Gov't okays NIS 650m. residence for PM

Building to include office and save NIS 16m. yearly, the cost of shuttling PM from residence to office.

pm residence 248.88 AJ (photo credit: Ariel Jerozolimski)
pm residence 248.88 AJ
(photo credit: Ariel Jerozolimski)
In its last cabinet meeting before Tuesday's election, the government approved plans on Sunday to build a new residence/office for the prime minister at a cost of NIS 650 million. The more than 11,000-meter building will be built across the street from the Supreme Court in Jerusalem, and just a couple of blocks from the Knesset. The cost of the project is to be spread over a 20-year period.

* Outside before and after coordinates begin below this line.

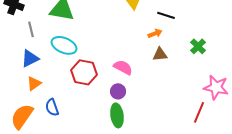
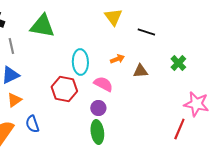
orange arrow: (155, 33) -> (117, 59), moved
cyan ellipse: (64, 45) -> (80, 62), moved, turned 65

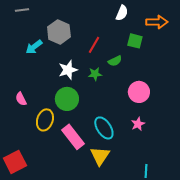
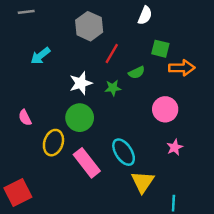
orange arrow: (157, 22) -> (182, 68), moved
gray hexagon: (59, 32) -> (89, 26), moved
pink star: (138, 124) -> (175, 147), moved
yellow triangle: (100, 156) -> (143, 182), moved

Four ministers voted against the project: Finance Minister Ronnie Bar-On, who presented the cabinet with a document saying there was no budget for it and that this tough economic period was not the time to undertake this type of project; Education Minister Yuli Tamir, who said afterward that the same sum of money could be used to improve every school in the country; Environmental Protection Minister Gideon Ezra; and Negev and Galilee Development Minister Ya'acov Edri. The building will serve both as the prime minister's official residence - in place of the current residence in the heart of the city's Rehavia neighborhood - and as the Prime Minister's Office, housing some 750 workers and replacing the current office in the complex of government buildings just down the street from the new project. That the new project will enable the prime minister to work and sleep in the same complex is expected to cut down significantly on both the security and transportation costs involved in having the prime minister's residence separate from his office. No completion date has been set for the project, designed by noted Jerusalem architect Ram Carmi, but excavation work has already been going on for some two years.